Иванов пришел к твердому убеждению, что искусство требует самопожертвования, и недаром еще в Петербурге в момент вступления в жизнь отказался от мысли о женитьбе. Он и позднее оставался верен своей идее. В 1843 году он призывал друга не связывать свою судьбу с женщиной: «Вы будете беспокоиться и страдать, пока не выберете себе один путь». Под этим одним путем он понимал творчество — искусство. Все это не исключает того, что на чужбине Иванов постоянно чувствовал свое одиночество, и потому мысль о женитьбе не оставляла его, тревожила.

У него давно уже сложилось высокое представление об идеальной женщине, подобной воспетой молодым Гоголем прекрасной Алкине с ее мраморными руками, божественной грудью и темными локонами, о красавице, перед которой юноша благоговейно падает на колени с жаркими слезами на пылающих щеках. Правда, это была всего лишь поэтическая мечта художника. Разве только в красавице из Альбано, которая досталась другу, было нечто от этой высокой, недоступной красоты. Он же постоянно общался с женщинами совсем иного рода. Все эти Сусанны, Марианны, Сабины, Чечилии, которые служили ему моделями, были натуры несложные. Мужья их в поисках заработка уезжали из Рима, и, когда все тягости семьи ложились на них, они шли в мастерские художников и позировали им. Молодые художники легко с ними сходились и также легко расходились, писали с них своих Сусанн и ваяли нимф. Не было такого новичка, который не оказался бы запутанным в любовные интриги.

Осенью 1845 года Иванов признавался приятелю, что веселился в Альбано с местными красотками; он оправдывался тем, что прощался с любовью. Но мысль о браке, видимо, часто приходила ему на ум. Этому мешало, что в светском обществе на художника смотрели, как на пария. За примером было не далеко ходить: Федор Иванович Иордан совсем сдружился с русской семьей Альферьевых, но из его сватовства к их дочке ничего не вышло, так как родители считали недостойным выдавать ее за художника.

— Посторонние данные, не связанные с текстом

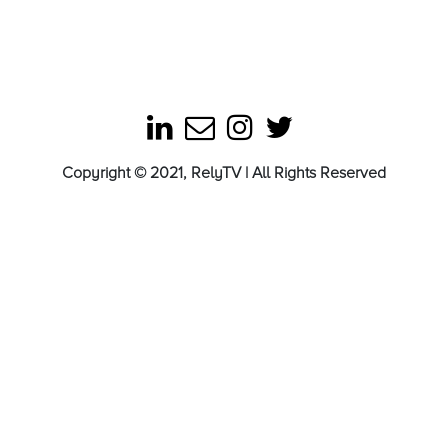
Copyright © 2021, RelyTV | All Rights Reserved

В 1846 году Иванов через Гоголя получил доступ в русский дом Апраксиных, которые появились в Неаполе летом этого года и оставались здесь зимовать. Глава семейства граф В. Апраксин не покидал Петербурга, в Неаполе жила только его жена Софья Петровна, ее сын и две дочки. Младшая страдала тяжелой неизлечимой болезнью. Врачи предписали ей теплый климат, и ради нее мать обрекла себя на одиночество в Неаполе, вдали от петербургской светской жизни, к которой она была кровно привязана.

В доме задавала тон его хозяйка Софья Петровна, которая питала восторженное чувство к единственному сыну Виктору. Жертвуя собою ради своих детей, она любила всем и всякому напоминать об этом своем материнском самопожертвовании. В Неаполе она скучала прежде всего потому, что здесь было мало домов, с которыми можно было вести знакомство, а к неаполитанскому двору, на балы, русских аристократов приглашали не чаще двух-трех раз в году. Красоты Италии и ее достопримечательности мало занимали ее: конечно, это странно, что в Палермо розы цвели в декабре, а на рождество лил дождь; но за отсутствием других интересов все это быстро приелось и надоело. Жизнь Софьи Петровны заполняли заботы о здоровье детей, особенно о ее собственном здоровье. Изо дня в день она тщательно записывала в журнал, как провела ночь, какой у нее был аппетит, какое влияние оказал сирокко на ее ревматические боли, какие гомеопатические средства ей помогли и что дала бутылка «Шато-Марго» за обедом. Институтское воспитание оставило на ней след и сочеталось с замашками чисто русской барыни. Она предпочитала и думать и говорить по-французски, восклицая на каждом шагу: «О, mon dieu!» (О, мой бог!) Но в своих письмах и хозяйственных распоряжениях не могла удержаться от того, чтобы не перемешать французские словечки с чисто русской речью: Apportez moi du пришлите мне) зеленый пластырь мозольный, charbon (уголь) березовый pour les dents (для зубов)».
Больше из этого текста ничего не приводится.